◆ Required action: Copy out the lines of the records below, and only those lines, from the one with "segi umur, kekuatan, kekuasaan" through the one with "kepada korbannya, seperti", exactly as they appear.

Stored data entries:
* * * * * * * * *
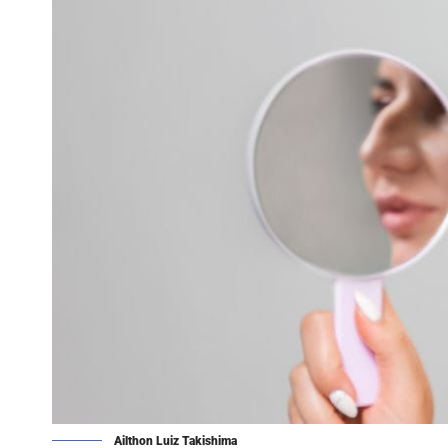
Ailthon Luiz Takishima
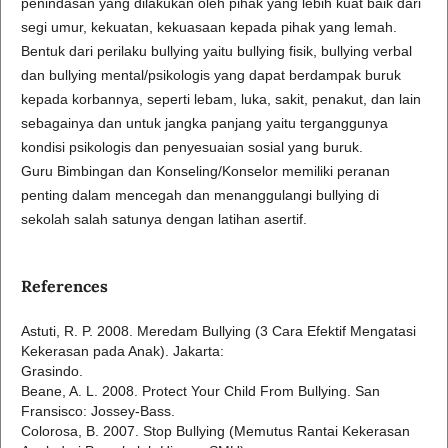
penindasan yang dilakukan oleh pihak yang lebih kuat baik dari
segi umur, kekuatan, kekuasaan kepada pihak yang lemah.
Bentuk dari perilaku bullying yaitu bullying fisik, bullying verbal
dan bullying mental/psikologis yang dapat berdampak buruk
kepada korbannya, seperti lebam, luka, sakit, penakut, dan lain
sebagainya dan untuk jangka panjang yaitu terganggunya
kondisi psikologis dan penyesuaian sosial yang buruk.
Guru Bimbingan dan Konseling/Konselor memiliki peranan
penting dalam mencegah dan menanggulangi bullying di
sekolah salah satunya dengan latihan asertif.
References
Astuti, R. P. 2008. Meredam Bullying (3 Cara Efektif Mengatasi
Kekerasan pada Anak). Jakarta:
Grasindo.
Beane, A. L. 2008. Protect Your Child From Bullying. San
Fransisco: Jossey-Bass.
Colorosa, B. 2007. Stop Bullying (Memutus Rantai Kekerasan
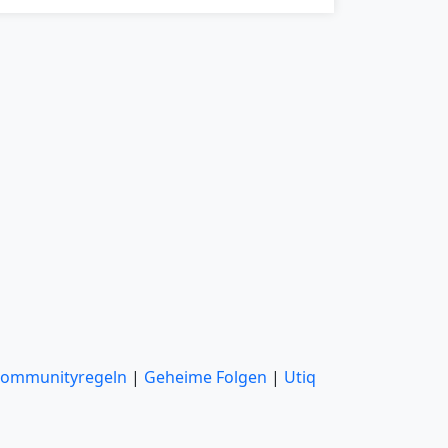
ommunityregeln
|
Geheime Folgen
|
Utiq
* * * * * * * * *
◆ Answer section:
segi umur, kekuatan, kekuasaan kepada pihak yang lemah.
Bentuk dari perilaku bullying yaitu bullying fisik, bullying verbal
dan bullying mental/psikologis yang dapat berdampak buruk
kepada korbannya, seperti lebam, luka, sakit, penakut, dan lain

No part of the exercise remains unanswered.